Supplied information:
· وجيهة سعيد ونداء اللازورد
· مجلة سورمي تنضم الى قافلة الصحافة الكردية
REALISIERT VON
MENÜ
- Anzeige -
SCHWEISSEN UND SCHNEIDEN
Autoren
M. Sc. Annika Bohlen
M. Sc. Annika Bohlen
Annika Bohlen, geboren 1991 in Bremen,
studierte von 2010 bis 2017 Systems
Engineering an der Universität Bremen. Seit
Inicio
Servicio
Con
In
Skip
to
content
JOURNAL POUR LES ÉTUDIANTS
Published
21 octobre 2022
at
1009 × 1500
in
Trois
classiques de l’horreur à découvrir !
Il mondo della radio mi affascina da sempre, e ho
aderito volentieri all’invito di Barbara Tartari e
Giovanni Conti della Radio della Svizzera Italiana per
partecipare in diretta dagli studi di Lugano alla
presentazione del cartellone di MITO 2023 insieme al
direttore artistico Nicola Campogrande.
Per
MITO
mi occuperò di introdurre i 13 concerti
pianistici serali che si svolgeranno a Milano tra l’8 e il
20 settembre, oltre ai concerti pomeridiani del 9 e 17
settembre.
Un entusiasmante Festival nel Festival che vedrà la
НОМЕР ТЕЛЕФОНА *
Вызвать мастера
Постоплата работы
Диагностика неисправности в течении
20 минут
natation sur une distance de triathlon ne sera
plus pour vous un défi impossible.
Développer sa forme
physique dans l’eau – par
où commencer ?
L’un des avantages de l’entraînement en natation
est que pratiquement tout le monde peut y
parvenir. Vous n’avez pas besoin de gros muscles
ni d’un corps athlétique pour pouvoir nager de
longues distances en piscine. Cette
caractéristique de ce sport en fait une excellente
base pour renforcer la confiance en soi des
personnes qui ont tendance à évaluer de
---
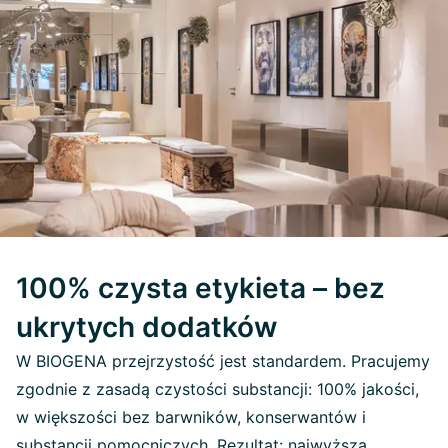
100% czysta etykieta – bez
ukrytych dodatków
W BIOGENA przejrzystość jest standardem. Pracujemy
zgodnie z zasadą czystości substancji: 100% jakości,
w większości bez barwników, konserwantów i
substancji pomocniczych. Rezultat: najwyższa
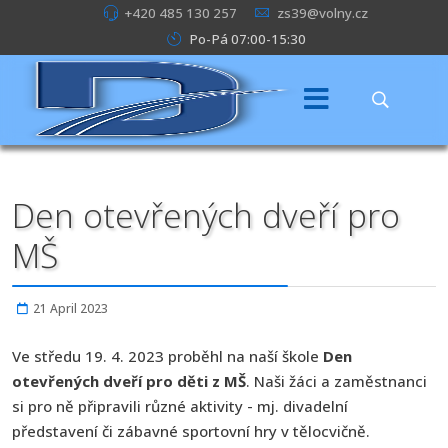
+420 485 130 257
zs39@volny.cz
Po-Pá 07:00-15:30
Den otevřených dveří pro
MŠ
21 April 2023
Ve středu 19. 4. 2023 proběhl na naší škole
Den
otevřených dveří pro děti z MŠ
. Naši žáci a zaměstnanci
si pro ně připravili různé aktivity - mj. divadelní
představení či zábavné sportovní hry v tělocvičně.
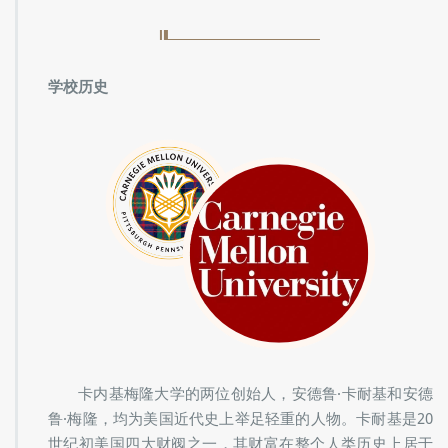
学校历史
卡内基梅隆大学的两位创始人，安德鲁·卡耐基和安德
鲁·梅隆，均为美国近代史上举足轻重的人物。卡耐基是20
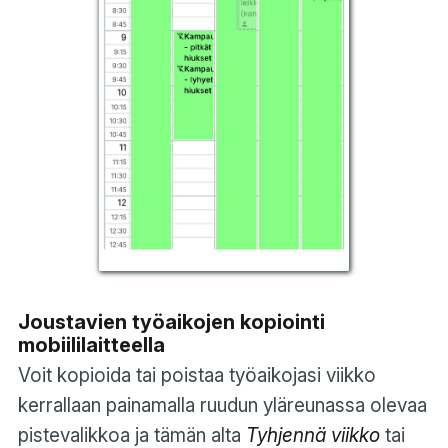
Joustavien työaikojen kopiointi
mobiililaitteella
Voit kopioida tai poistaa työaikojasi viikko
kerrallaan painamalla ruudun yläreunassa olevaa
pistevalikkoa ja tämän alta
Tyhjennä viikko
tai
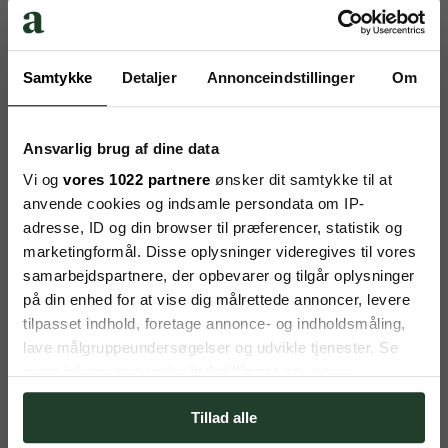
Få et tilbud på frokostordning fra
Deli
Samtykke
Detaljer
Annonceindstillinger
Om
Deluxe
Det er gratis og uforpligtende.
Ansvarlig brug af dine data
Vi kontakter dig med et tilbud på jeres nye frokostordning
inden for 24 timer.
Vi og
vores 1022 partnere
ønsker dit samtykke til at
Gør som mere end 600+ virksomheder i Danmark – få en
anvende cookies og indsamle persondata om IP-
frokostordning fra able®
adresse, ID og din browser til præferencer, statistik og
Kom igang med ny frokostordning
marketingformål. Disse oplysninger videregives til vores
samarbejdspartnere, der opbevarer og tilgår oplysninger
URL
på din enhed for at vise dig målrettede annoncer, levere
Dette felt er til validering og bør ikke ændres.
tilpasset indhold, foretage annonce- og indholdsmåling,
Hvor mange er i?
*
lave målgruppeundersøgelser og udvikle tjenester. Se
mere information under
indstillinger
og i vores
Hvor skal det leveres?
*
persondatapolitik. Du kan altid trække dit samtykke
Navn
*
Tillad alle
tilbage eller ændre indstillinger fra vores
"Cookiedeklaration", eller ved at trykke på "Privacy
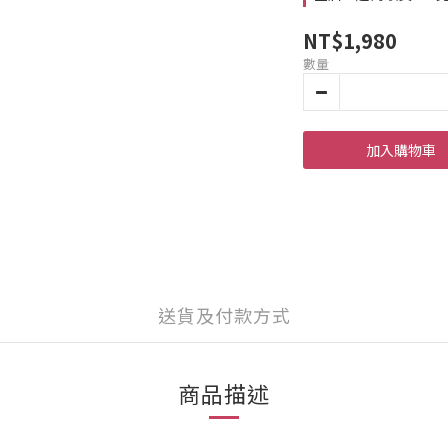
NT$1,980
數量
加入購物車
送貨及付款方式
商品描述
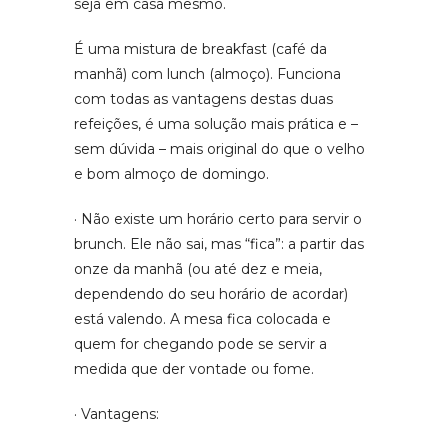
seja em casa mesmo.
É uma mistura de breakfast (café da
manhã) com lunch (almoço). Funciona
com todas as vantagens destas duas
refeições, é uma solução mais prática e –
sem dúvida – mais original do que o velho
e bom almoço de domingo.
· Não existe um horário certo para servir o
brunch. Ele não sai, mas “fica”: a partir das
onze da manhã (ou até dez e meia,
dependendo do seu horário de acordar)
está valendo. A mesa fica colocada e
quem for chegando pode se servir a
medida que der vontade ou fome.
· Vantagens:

What is required: Take the stretch of lines above from the one containing "سعيد ونداء اللازورد" through the one containing "Постоплата работы" and repeat it exactly, adding no other line.

Task response:
· وجيهة سعيد ونداء اللازورد
· مجلة سورمي تنضم الى قافلة الصحافة الكردية
REALISIERT VON
MENÜ
- Anzeige -
SCHWEISSEN UND SCHNEIDEN
Autoren
M. Sc. Annika Bohlen
M. Sc. Annika Bohlen
Annika Bohlen, geboren 1991 in Bremen,
studierte von 2010 bis 2017 Systems
Engineering an der Universität Bremen. Seit
Inicio
Servicio
Con
In
Skip
to
content
JOURNAL POUR LES ÉTUDIANTS
Published
21 octobre 2022
at
1009 × 1500
in
Trois
classiques de l’horreur à découvrir !
Il mondo della radio mi affascina da sempre, e ho
aderito volentieri all’invito di Barbara Tartari e
Giovanni Conti della Radio della Svizzera Italiana per
partecipare in diretta dagli studi di Lugano alla
presentazione del cartellone di MITO 2023 insieme al
direttore artistico Nicola Campogrande.
Per
MITO
mi occuperò di introdurre i 13 concerti
pianistici serali che si svolgeranno a Milano tra l’8 e il
20 settembre, oltre ai concerti pomeridiani del 9 e 17
settembre.
Un entusiasmante Festival nel Festival che vedrà la
НОМЕР ТЕЛЕФОНА *
Вызвать мастера
Постоплата работы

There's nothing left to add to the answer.